CONTEXT:
I have a non-symmetric, k-nearest-neighbor adjacency matrix of a directed graph, $N\in\mathcal{R}^{n \times n}$, and data $D\in\mathcal{R}^{n\times m}$. To average each of $n$ observations in $D$ with their $k$ nearest neighbors, it is simply: $$\bar{D}=\frac{1}{k} N D$$
My goal is to find the mean and variance of each of $m$ features in $\bar{D}$. However, let's say $D$ is a large, sparse matrix and I do not wish to break the sparsity structure via this averaging due to memory constraints.
Is it possible to find the mean and variance of $\bar{D}$ without explicitly computing $ND$?
The mean is just a matter of order of operations: $$\bar{\mu} = \frac{1}{nk}1^T(ND) = \frac{1}{nk}(1^TN)D$$ This way we do not need to explicitly calculate $ND$.
The variance is super tricky and I haven't figured out how to do it efficiently: $$\bar{\sigma}^2 =\frac{1}{n}\left(\sum_{i=1}^n\bar{D}_i\circ \bar{D}_i\right) - \bar{\mu}^2$$ where $\bar{D}_i$ is the $i$th row of $\bar{D}$ and $\circ$ is the Hadamard product (element-wise multiplication).
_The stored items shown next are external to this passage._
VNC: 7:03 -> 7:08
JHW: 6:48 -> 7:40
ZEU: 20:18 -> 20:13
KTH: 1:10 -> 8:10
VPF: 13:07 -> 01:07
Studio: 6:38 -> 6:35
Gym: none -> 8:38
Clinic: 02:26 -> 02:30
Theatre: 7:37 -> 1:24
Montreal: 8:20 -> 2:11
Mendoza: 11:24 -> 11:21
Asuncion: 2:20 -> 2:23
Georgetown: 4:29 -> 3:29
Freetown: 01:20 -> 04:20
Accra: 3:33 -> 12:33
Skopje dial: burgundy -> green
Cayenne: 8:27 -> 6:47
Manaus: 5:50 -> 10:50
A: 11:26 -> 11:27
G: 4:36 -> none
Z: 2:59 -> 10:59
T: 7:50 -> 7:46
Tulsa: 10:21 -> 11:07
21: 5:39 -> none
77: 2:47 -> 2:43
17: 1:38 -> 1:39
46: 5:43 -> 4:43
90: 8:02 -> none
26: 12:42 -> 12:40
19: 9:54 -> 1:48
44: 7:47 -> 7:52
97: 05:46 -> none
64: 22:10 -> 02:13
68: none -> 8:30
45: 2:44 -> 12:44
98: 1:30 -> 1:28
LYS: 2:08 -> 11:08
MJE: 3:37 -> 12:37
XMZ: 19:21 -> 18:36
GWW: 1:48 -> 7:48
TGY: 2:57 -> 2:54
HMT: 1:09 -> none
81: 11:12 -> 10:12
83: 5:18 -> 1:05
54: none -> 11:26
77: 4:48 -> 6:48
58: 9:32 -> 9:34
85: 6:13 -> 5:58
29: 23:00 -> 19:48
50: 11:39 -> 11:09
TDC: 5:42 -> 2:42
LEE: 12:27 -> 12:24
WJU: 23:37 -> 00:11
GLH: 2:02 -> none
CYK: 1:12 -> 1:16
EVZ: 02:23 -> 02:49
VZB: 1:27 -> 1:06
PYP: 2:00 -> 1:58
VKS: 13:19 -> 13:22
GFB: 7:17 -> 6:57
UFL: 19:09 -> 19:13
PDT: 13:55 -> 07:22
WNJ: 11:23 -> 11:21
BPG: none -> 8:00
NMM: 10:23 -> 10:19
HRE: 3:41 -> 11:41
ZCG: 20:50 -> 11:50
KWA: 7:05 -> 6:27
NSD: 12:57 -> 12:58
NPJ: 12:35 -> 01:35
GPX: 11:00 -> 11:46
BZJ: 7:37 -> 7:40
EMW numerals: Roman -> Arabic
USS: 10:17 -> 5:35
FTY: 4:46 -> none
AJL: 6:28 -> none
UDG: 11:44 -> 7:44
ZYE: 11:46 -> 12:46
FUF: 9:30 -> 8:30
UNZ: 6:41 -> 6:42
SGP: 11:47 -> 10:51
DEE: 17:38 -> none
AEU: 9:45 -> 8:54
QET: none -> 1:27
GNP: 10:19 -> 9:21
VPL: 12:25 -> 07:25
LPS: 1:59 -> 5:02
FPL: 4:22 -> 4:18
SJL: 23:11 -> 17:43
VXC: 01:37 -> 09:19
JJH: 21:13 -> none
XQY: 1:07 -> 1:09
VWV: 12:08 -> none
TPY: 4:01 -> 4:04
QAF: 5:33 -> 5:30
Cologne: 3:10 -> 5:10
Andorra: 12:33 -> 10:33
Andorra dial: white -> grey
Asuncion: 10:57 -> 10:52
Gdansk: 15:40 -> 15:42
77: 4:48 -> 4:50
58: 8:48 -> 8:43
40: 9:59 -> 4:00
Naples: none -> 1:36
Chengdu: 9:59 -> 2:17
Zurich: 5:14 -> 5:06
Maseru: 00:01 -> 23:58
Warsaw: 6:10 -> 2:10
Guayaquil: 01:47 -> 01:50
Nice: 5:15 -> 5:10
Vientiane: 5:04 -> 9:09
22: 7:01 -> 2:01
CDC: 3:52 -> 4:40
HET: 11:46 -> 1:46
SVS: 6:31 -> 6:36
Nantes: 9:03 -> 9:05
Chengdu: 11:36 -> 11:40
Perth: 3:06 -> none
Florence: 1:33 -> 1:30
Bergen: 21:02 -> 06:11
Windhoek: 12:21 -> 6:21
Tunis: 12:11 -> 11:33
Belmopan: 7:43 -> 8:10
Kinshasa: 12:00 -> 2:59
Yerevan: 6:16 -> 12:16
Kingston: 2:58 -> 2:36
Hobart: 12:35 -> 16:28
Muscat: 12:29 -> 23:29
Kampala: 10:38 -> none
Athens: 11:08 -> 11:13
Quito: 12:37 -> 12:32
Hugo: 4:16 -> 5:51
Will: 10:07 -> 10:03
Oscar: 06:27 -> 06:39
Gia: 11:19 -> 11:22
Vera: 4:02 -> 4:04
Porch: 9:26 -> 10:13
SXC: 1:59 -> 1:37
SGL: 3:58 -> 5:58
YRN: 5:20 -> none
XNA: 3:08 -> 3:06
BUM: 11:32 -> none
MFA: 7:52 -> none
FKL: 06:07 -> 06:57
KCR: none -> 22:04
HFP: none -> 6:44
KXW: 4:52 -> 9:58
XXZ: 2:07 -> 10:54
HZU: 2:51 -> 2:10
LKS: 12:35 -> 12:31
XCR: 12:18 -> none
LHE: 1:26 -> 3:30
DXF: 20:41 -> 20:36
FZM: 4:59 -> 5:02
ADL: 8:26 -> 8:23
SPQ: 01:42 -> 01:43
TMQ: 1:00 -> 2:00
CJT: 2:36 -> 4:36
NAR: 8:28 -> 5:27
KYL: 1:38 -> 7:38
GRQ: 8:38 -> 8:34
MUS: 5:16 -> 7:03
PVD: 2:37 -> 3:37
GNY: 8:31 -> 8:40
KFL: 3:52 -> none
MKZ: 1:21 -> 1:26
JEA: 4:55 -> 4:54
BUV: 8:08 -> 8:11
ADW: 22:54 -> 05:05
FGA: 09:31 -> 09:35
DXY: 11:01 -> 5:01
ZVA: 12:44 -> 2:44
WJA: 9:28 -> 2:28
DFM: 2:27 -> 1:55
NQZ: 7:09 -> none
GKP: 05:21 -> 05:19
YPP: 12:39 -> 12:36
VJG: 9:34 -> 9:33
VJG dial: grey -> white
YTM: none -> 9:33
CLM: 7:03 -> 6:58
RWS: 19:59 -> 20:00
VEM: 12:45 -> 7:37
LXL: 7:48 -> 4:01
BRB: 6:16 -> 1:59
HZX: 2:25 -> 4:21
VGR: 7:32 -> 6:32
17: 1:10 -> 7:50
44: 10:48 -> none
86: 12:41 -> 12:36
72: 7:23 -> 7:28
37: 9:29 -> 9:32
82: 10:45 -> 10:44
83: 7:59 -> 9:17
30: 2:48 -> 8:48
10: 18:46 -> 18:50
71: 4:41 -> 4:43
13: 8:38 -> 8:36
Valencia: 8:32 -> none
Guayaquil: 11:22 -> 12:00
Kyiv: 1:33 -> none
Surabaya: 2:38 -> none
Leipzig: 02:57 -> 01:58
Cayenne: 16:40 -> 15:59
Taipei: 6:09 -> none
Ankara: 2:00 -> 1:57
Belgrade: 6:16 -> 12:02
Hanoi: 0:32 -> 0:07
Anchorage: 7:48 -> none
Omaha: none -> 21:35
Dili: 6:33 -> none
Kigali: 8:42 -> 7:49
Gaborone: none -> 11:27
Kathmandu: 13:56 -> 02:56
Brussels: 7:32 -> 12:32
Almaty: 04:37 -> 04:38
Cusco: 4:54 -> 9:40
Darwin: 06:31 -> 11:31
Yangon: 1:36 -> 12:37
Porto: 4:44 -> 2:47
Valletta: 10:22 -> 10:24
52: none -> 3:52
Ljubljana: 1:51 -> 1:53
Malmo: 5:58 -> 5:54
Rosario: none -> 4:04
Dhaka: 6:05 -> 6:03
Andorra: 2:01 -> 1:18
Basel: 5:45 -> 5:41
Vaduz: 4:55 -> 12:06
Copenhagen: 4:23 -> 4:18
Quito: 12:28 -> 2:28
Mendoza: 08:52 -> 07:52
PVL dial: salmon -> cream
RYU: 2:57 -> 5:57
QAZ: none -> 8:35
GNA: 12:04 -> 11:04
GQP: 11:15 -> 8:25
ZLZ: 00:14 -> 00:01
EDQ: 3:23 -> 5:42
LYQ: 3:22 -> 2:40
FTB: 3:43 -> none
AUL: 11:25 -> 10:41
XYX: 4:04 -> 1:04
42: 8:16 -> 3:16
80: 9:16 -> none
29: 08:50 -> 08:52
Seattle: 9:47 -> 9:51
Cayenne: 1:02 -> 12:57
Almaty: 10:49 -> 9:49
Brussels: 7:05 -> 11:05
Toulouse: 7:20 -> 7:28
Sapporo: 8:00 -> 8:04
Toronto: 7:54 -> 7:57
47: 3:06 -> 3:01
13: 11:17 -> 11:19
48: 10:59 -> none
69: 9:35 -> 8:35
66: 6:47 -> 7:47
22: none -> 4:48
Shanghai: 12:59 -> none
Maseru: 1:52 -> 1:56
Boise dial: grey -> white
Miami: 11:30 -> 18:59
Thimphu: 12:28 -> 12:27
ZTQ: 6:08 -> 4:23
$$\bar{\sigma}^2 =\frac{1}{n}\left(\sum_{i=1}^n (\frac{1}{k}N_iD)\circ(\frac{1}{k}N_iD)\right) - \bar{\mu}^2$$ $$\bar{\sigma}^2 =\frac{1}{nk^2}\left(\sum_{i=1}^n (N_iD)\circ(N_iD)\right) - \bar{\mu}^2$$ where $N_i$ is the $i$th row of $N$. To illustrate further, let's take an example for what the $i$th summand might look like: $$(N_iD)\circ(N_iD) = (D_1+D_3+D_7+D_9+\ldots)^2$$ $$ = (D_1 \circ D_1+D_3 \circ D_3+D_7 \circ D_7+D_9 \circ D_9) + (2D_1\circ D_3+2D_1\circ D_7+\ldots)$$ Thus, we can avoid $ND$ by writing the variance as $$\bar{\sigma}^2 =\frac{1}{nk^2}\left(\sum_{i=1}^n N_i(D\circ D)+2\sum_{i=1}^n\sum_{j=i+1}^n a_{ij}D_i\circ D_j\right) - \bar{\mu}^2$$ where $a_{ij}$ is a coefficient encoding the number of times two observations are in the same local neighborhood. $$\bar{\sigma}^2 =\frac{1}{nk^2}(1^T N)(D\circ D)+\frac{2}{k^2}\left(\sum_{i=1}^n\sum_{j=i+1}^n a_{ij}D_i\circ D_j\right) - \bar{\mu}^2$$
$$\boxed{\bar{\sigma}^2 =\frac{1}{nk^2}(1^T N)(D\circ D)+\frac{2}{k^2}\left(\sum_{i=1}^n D_i \circ\left(\sum_{j=i+1}^n a_{ij} D_j \right)\right) - \bar{\mu}^2}$$
QUESTION:
This is where I get stuck! The combinatorics here (the pesky $a_{ij}$) seem to be computationally prohibitive. Two questions:
1) Did I do anything wrong up to now?
2) Is there anything I missed or useful approximations / matrix calculus I can use to allow me to efficiently evaluate $\bar{\sigma}^2$ without explicitly computing $ND$?